Writing Believable Characters

LAuthor Jon Hassler wrote brilliantly. I haven’t finished devouring his work, but Rookery Blues, The Dean’s List, and North of Hope are set in small-town northern Minnesota where people cope with life. Obviously, people cope elsewhere, but crafting a fascinating story about fascinating people doing not much in the middle of nowhere takes skill. No wonder Hassler taught creative writing. He was a master.

In my opinion, one of the reasons Hassler’s work crackles is that he creates extraordinarily believable characters. I picture him writing with the Diagnostic and Statistical Manual of Mental Disorders (DSM), the bible of mental health diagnoses, propped next to the keyboard.

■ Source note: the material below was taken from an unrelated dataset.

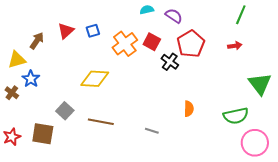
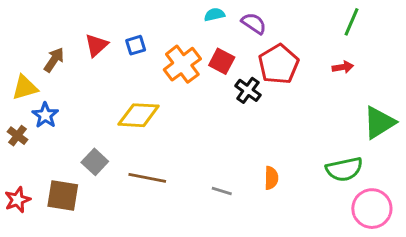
green triangle: (260, 84) -> (379, 123), turned 35
orange semicircle: (189, 109) -> (271, 178), moved

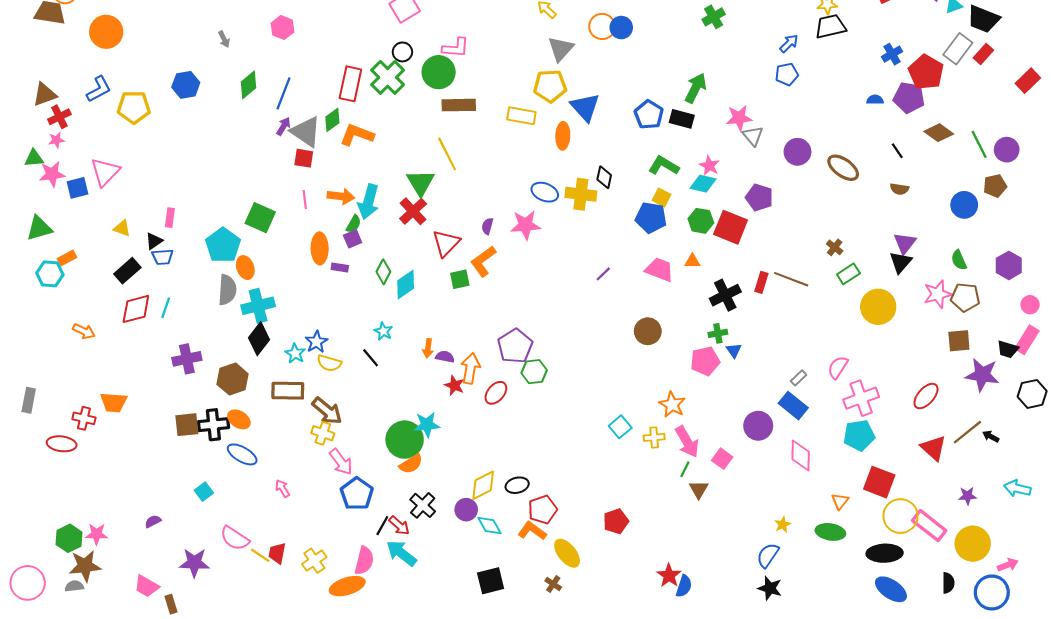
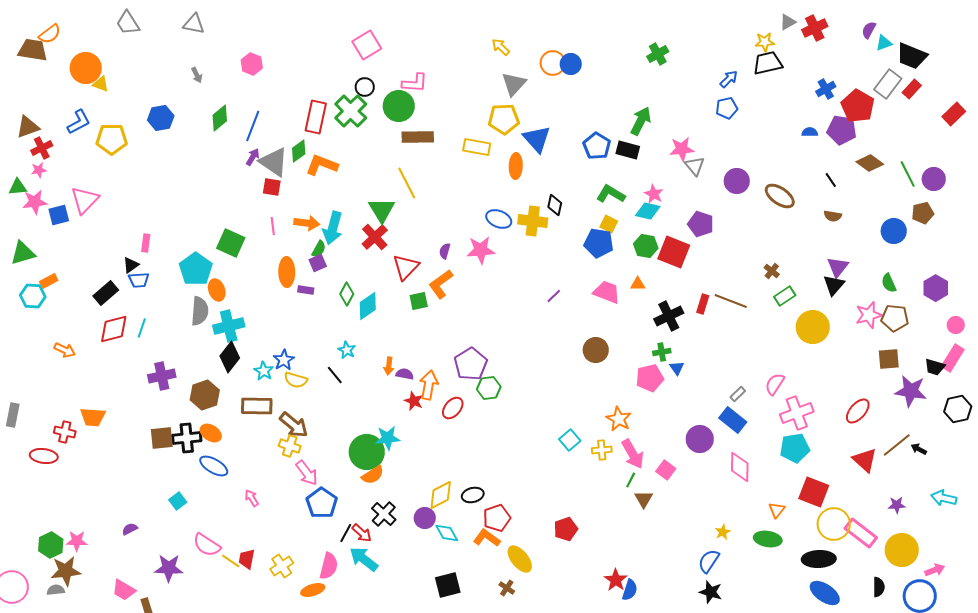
yellow triangle: (122, 228) -> (101, 84), moved
orange ellipse: (347, 586) -> (313, 590), size x0.7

To create real, consistent—believable—characters, it wouldn’t be a bad idea if writers really did that—familiarized themselves with the criteria from the DSM-IV.

It’s jarring if a character does something we just know people like that don’t do, because we know these people.

Read the descriptions for: Personality Disorders, Mood Disorders, Eating Disorders, Substance Abuse, Adjustment Disorders, Childhood Disorders, Cognitive Disorders, Anxiety Disorders, Impulse Control Disorders, and Psychotic Disorders. That will get you started on drawing real-life people and their problems, remembering the continuum factor.

Writers love to get characters into trouble and watch them squirm to see what happens. The process and outcome of coping should usually ring true to a character’s personality, whether it’s reactions to trouble of the character’s own making, or events or actions of others. A narcissist is unlikely to be overcome by a wave of altruism, unless it’s self-serving. A hoarder, chronic worrier, or clean freak is unlikely to ever be free of all obsessive-compulsive behaviors or anxious thoughts. A character who’s basically OK before a seriously depressing event occurs is likely to have the resources to cope and be relatively OK again. And eating disorders aren’t about being thin, though the client may protest too much, they’re about emotions and control.

There was a time when I railed against diagnosing my psychotherapy clients, but I did it because third party payers require it. I’m resigned that we’re stuck with the medical model and insurance companies. (And if I continue down this particular bunny trail, I’ll start foaming at the mouth.) Diagnosing has its point, though, in that it gives therapists a framework within which to understand and treat people.

Diagnostic categories can also be the basis for putting flesh and bone on our fictitious characters.